-- Available records --

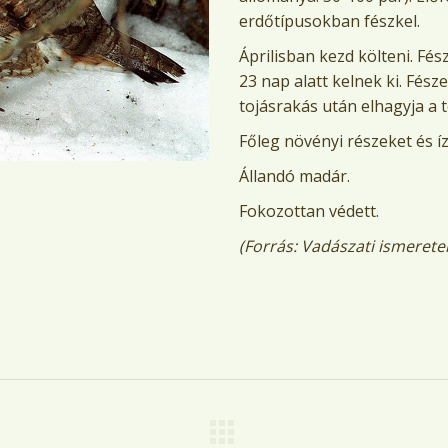
erdőtípusokban fészkel.
Áprilisban kezd költeni. Fész
23 nap alatt kelnek ki. Fész
tojásrakás után elhagyja a t
Főleg növényi részeket és í
Állandó madár.
Fokozottan védett.
(Forrás: Vadászati ismerete
Next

-- Task directions --
Write out the lines above from the one containing "Áprilisban kezd költeni. Fész" through the last, exactly as they are.

-- Solution below --
Áprilisban kezd költeni. Fész
23 nap alatt kelnek ki. Fész
tojásrakás után elhagyja a t
Főleg növényi részeket és í
Állandó madár.
Fokozottan védett.
(Forrás: Vadászati ismerete
Next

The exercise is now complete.